Wednesday, February 1, 2012

Green fee helps cut red tape

By on March 17, 2010

Last spring, the members of Go Green Alliance held a referendum asking the student body a simple yes or no question: Would you pay $3 to fund an Office of Sustainability?  

More than 80 percent of voting students supported the proposed “green fee,” which aims to make campus more energy efficient and sustainable. 

“Sustainability initiatives require funding, and the University wasn’t going to fund them,” said Mark Milby, co-chair of the Go Green Alliance. “We kind of got shot down a few times, so we decided to do our own fee because we thought the student support was enough to merit it.” 

The purpose of implementing the green fee is to create a “green initiative fund” in the Office of Sustainability. If students or faculty members have an idea for making an aspect of the University more sustainable, they can apply to the office in order to receive money for their project. 

“There’s going to be a fund through which students can receive this funding fairly quickly and without the red tape and bureaucracy of a typical administration,” Milby said. 

The green fee will first be collected in the fall, and

Milby said he estimates the fee will raise approximately $170,000 per year.  

However, green fees are not a new idea. 

Approximately 100 green fees are now in place in universities around the country, and Milby said the University’s green fee was modeled after schools such as the University of North Carolina at Chapel Hill. 

At UNC, the organization spearheading the campus’ green initiatives is the Renewable Energy Special Projects Committee.

“We have a lot of schools that contact us about the green fee,” said Erin Hiatt, the committee’s co-chair. “The reason I believe this has been so successful is because we meet with advisers that have been really prominent in the community at UNC. It adds a whole level of credibility to it because we have people within the administration backing up our projects.” 

UNC also held a referendum, and in the spring of 2003, the university passed a $4 green fee, which raises about $200,000 per year.  

One of UNC’s projects is placing solar panels on top of dormitories.
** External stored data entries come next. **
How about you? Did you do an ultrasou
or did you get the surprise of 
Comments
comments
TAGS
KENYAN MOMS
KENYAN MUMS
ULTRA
The UNC committee is also looking at technology that would turn the lights and fans off in elevators when they aren’t in use.
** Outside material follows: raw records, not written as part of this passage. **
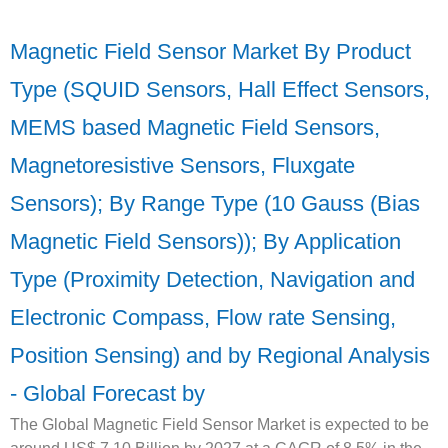
Magnetic Field Sensor Market By Product
Type (SQUID Sensors, Hall Effect Sensors,
MEMS based Magnetic Field Sensors,
Magnetoresistive Sensors, Fluxgate
Sensors); By Range Type (10 Gauss (Bias
Magnetic Field Sensors)); By Application
Type (Proximity Detection, Navigation and
Electronic Compass, Flow rate Sensing,
Position Sensing) and by Regional Analysis
- Global Forecast by
The Global Magnetic Field Sensor Market is expected to be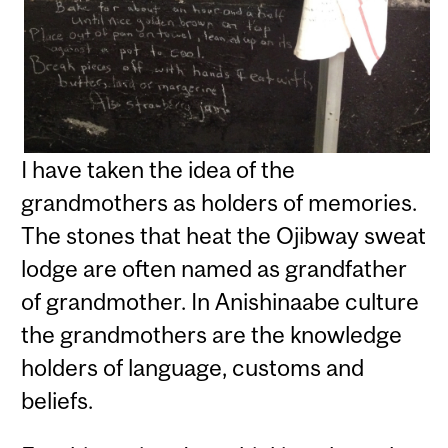
I have taken the idea of the
grandmothers as holders of memories.
The stones that heat the Ojibway sweat
lodge are often named as grandfather
of grandmother. In Anishinaabe culture
the grandmothers are the knowledge
holders of language, customs and
beliefs.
“Traditionally, our group was only allowed to use funds towards actual physical renewal energy projects,” Hiatt said. “Now, the energy-efficiency component has really been what’s made us particularly useful to the school because we’re doing projects that have much faster payback.”

Though the University followed in UNC’s footsteps, Georgia Tech is closely looking at the University’s moves. 
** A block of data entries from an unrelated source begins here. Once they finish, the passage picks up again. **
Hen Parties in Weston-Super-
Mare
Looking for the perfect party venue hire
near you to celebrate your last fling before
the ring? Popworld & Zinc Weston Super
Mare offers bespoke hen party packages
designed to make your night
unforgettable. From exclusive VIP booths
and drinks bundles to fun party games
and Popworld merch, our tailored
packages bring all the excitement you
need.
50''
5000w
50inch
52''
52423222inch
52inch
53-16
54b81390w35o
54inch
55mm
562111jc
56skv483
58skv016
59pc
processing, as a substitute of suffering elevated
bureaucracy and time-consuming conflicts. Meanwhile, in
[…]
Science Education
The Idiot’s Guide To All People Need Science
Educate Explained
Four semesters ago, Georgia Tech’s Students Organizing for Sustainability program sent out surveys to students asking them how much money they would devote to a green fee.

“We got a really good response from the students, but we were told by our Student Government Association that it wasn’t going to be possible because the Board of Regents wasn’t going to approve it, so that kind of stopped us dead in our tracks,” said Molly McLaughlin, vice-president of SOS. “But now that we found out UGA has just passed a green fee, we’re all pretty excited because that means if the Board of Regents hasn’t stopped you, that means they won’t stop us either.”

Although Georgia Tech already has an Office of Sustainability, McLaughlin said the office just does procedural things. The members of SOS want a fee to fund some of the projects they have in mind.

She said the surveys indicated students would be willing to pay an average of $8, but she does not think the fee would end up being nearly as much due to the financial climate.

University of Virginia students have proposed the establishment of a “Green Initiative Funding Tomorrow,” which would support green initiative projects proposed by students and faculty. A few years ago, the committee proposed a $5 fee from students, but the attempt failed.

“While over 90 percent of the student body was in favor of the fee, the administration was not comfortable with this process,” said Thushara Gunda, a member of UVA’s Environmental Sustainability Committee. “We want to make sure we won’t be imposing an additional economic burden.” 

The committee is now thinking of different ideas to propose to the administration. One includes asking the administration to reallocate some of the unused fees students pay in the beginning of the year toward a sustainability fund, and Gunda said she  believes good communication between students and faculty is a must. 

“The way we’re envisioning it, it wouldn’t be purely a student project,” she said. “We would promote projects that show collaboration between students and university staff.” 

At the University, collaboration has effectively allowed students to institute a green fee, and Milby is looking forward to students working closely with the Office of Sustainability.  

“It’s such a little price for such a good thing for the University in the long run,” Milby said. “Personally, I feel like this office is a great resource for the University, and it really puts us in the league of other top universities around the country.”